WHAT THE EXERCISE ASKS
Select and copy out every line in the records containing "menu".

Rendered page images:
________________________________________

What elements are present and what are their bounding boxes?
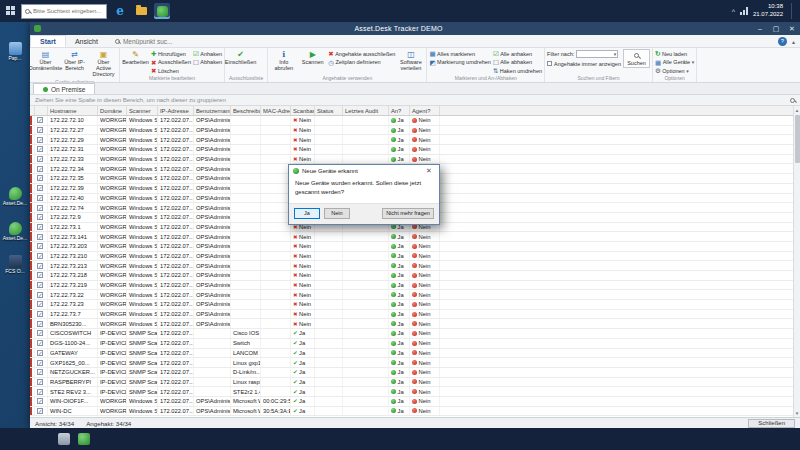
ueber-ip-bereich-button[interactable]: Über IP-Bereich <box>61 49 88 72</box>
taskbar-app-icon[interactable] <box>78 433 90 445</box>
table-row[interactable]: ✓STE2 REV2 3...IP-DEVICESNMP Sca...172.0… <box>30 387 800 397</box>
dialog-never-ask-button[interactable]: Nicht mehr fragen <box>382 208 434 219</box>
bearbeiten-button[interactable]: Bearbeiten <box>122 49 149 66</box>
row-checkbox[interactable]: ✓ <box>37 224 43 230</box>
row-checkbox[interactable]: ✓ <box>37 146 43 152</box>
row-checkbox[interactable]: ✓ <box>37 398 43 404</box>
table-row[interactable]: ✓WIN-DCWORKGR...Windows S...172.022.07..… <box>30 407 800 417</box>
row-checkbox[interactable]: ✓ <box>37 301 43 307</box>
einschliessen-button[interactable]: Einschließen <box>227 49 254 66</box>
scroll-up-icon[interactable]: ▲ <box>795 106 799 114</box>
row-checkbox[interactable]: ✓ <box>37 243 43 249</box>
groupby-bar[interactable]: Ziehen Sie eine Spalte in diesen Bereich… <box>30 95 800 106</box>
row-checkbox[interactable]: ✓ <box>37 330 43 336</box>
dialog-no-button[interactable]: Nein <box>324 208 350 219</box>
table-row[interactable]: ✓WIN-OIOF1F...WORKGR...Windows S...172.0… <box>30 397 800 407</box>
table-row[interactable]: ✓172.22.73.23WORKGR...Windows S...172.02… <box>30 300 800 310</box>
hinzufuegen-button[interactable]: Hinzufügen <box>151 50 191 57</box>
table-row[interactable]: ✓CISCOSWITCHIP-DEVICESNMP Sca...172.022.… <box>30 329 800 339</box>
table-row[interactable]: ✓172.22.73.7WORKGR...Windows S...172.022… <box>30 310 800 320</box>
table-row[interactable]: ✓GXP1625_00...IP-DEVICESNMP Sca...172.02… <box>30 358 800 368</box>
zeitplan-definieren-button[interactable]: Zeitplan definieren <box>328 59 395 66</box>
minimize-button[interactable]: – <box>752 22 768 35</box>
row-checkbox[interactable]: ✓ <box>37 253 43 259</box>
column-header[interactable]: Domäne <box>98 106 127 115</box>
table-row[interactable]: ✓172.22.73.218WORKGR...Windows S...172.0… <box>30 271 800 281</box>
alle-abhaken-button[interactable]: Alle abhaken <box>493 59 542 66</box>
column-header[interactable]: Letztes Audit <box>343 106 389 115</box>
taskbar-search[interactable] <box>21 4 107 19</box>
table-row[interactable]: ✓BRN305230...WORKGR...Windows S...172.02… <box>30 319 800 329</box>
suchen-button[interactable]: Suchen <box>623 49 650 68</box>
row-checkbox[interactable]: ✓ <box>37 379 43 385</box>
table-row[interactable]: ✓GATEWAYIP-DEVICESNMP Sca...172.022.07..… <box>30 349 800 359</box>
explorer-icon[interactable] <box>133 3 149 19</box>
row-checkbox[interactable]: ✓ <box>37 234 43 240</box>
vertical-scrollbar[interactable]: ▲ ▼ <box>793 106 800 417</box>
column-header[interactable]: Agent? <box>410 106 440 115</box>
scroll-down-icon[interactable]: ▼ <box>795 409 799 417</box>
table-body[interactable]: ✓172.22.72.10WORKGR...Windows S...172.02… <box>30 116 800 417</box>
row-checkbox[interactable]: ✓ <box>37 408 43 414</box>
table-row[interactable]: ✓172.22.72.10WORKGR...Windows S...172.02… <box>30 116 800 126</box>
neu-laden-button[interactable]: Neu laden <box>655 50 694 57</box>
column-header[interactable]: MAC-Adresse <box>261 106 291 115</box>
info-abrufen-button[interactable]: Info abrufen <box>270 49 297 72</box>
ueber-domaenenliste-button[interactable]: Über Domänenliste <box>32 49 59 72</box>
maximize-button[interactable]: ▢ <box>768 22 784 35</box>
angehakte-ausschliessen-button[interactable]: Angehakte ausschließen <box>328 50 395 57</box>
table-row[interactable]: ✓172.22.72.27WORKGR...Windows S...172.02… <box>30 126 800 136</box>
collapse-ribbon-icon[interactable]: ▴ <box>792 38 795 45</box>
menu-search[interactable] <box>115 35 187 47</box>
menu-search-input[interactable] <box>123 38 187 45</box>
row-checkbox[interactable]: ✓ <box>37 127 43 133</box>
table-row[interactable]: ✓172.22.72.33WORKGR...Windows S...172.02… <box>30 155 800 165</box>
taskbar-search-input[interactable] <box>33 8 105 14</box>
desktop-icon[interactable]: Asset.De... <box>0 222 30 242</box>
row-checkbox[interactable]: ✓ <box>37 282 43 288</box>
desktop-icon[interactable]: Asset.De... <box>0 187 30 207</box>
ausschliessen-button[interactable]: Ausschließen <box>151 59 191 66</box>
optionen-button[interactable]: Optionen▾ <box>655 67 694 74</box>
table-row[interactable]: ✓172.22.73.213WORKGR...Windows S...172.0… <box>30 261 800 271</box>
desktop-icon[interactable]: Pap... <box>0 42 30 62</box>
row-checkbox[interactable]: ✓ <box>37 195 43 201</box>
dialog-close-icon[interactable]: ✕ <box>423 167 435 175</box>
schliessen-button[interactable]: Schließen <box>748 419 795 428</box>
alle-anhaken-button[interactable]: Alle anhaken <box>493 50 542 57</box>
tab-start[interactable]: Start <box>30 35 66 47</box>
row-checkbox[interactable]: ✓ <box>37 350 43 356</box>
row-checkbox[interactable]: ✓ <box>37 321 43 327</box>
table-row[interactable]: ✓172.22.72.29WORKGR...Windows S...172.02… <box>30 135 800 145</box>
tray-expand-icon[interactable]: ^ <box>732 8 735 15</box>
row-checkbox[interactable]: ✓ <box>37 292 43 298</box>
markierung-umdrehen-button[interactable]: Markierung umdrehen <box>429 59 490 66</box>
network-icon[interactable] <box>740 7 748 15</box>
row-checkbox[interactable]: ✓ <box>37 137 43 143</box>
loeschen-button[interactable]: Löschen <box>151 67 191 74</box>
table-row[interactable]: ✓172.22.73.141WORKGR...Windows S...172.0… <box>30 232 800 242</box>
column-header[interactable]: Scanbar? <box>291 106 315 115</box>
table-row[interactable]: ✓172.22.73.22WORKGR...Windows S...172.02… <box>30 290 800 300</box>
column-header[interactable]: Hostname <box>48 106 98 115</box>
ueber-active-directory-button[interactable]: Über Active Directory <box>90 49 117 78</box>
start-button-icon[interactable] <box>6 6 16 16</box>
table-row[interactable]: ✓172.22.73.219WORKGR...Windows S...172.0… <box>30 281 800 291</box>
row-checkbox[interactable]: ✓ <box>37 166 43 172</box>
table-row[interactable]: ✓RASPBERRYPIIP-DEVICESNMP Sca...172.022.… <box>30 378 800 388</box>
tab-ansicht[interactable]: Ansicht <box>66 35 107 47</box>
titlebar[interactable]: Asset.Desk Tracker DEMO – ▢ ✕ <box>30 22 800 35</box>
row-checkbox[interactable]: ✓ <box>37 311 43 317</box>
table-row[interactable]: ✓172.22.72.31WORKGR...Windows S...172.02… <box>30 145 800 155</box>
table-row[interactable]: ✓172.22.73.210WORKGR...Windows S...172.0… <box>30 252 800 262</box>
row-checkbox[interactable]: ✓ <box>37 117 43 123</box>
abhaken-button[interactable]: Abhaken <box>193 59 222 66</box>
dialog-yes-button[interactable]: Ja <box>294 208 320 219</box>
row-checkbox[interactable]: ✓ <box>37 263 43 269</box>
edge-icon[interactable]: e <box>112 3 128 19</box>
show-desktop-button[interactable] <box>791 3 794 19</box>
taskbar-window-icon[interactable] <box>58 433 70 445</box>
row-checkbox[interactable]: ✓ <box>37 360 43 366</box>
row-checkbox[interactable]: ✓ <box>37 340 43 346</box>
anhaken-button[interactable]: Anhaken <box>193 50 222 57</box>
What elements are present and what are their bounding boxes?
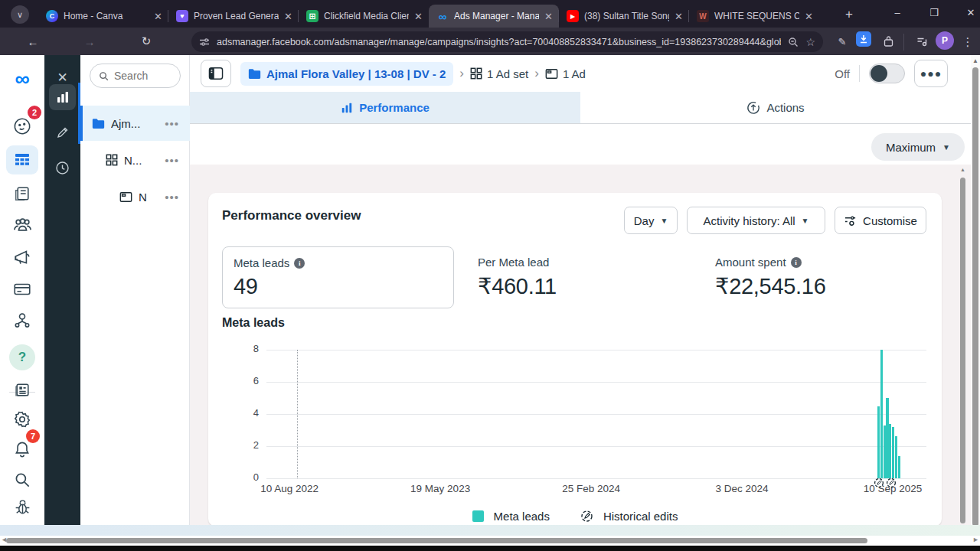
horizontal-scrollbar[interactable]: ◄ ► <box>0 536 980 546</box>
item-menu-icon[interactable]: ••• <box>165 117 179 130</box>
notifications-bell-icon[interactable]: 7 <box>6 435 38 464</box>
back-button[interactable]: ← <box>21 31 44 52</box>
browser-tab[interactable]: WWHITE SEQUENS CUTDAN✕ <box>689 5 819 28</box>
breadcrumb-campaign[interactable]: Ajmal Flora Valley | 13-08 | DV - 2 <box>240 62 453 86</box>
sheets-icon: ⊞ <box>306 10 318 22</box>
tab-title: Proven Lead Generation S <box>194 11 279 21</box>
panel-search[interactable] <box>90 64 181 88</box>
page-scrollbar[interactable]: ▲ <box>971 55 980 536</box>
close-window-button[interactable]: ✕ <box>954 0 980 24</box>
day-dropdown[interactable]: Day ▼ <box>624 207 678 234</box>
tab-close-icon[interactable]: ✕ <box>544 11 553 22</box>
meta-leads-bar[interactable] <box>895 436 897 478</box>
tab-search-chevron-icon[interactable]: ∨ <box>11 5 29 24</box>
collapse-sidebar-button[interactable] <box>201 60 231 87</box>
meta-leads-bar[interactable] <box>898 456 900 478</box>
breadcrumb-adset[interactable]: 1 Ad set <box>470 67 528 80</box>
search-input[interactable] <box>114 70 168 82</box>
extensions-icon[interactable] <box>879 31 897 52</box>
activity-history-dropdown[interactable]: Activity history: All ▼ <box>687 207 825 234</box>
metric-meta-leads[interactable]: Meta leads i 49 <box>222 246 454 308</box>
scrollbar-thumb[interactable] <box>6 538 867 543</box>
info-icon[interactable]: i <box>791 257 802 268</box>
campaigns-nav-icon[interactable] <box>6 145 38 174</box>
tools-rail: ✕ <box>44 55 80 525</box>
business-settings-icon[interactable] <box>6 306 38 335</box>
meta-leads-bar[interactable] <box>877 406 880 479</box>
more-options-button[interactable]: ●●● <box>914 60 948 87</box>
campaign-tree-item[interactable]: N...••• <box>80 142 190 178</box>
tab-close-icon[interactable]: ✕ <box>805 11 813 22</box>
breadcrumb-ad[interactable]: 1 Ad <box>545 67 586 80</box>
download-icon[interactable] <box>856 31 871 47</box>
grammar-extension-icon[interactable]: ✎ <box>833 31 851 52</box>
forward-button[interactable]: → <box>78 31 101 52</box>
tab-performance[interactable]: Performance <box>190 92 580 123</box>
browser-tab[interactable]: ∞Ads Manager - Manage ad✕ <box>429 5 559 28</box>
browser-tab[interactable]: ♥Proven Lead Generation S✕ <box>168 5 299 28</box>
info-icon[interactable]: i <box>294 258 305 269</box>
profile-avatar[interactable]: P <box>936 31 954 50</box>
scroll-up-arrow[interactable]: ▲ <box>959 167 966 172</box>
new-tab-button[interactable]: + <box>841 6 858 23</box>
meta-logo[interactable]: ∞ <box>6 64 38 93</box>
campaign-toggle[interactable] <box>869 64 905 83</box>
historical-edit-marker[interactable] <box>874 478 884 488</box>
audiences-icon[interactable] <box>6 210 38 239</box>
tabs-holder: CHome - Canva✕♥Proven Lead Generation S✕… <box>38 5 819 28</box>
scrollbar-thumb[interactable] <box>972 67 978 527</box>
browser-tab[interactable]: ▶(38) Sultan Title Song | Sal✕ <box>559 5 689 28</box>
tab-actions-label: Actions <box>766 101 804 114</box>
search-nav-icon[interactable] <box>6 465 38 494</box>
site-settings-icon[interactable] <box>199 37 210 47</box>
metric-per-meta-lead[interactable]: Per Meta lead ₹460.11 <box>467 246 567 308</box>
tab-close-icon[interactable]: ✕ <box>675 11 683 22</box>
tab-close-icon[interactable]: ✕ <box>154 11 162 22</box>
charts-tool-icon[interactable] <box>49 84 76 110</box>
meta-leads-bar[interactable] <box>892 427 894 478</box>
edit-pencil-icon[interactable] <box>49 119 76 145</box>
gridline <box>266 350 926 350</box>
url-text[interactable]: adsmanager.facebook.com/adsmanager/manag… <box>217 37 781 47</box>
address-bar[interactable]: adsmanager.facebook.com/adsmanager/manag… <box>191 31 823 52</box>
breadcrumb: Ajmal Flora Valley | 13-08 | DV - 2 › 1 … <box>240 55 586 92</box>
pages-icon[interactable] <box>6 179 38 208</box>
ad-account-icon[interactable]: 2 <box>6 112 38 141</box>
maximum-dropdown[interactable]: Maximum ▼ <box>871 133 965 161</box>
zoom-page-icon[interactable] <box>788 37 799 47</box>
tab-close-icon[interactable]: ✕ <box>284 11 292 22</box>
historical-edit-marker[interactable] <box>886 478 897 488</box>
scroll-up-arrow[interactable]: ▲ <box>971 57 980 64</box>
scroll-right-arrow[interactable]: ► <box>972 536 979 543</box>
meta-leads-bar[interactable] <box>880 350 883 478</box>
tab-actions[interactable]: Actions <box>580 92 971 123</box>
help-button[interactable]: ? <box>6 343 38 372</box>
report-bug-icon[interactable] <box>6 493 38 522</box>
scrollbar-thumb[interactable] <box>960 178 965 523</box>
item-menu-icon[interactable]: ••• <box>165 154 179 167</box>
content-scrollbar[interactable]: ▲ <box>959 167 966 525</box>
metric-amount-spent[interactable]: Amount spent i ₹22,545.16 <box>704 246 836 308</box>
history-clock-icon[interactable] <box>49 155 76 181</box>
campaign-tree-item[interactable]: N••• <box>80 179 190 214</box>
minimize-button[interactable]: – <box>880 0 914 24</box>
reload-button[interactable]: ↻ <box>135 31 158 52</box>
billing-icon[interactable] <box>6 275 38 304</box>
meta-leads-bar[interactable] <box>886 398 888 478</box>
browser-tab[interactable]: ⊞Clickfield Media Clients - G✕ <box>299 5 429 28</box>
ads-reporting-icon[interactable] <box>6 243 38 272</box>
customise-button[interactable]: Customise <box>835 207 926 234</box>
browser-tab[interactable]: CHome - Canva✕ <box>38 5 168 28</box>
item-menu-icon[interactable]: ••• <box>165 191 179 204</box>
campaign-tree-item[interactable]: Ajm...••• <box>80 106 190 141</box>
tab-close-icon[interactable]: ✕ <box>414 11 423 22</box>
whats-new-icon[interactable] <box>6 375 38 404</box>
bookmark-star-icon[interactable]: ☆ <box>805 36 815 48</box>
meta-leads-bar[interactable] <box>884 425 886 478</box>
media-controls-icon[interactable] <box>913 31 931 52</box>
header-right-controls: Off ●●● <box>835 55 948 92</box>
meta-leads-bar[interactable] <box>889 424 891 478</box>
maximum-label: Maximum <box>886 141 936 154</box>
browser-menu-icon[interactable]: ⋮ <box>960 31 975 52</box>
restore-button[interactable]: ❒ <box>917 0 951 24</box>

________________________________________

TASK ANSWER
menu-search[interactable] <box>115 35 187 47</box>
menu-search-input[interactable] <box>123 38 187 45</box>
item-menu-icon[interactable]: ••• <box>165 117 179 130</box>
item-menu-icon[interactable]: ••• <box>165 154 179 167</box>
item-menu-icon[interactable]: ••• <box>165 191 179 204</box>
browser-menu-icon[interactable]: ⋮ <box>960 31 975 52</box>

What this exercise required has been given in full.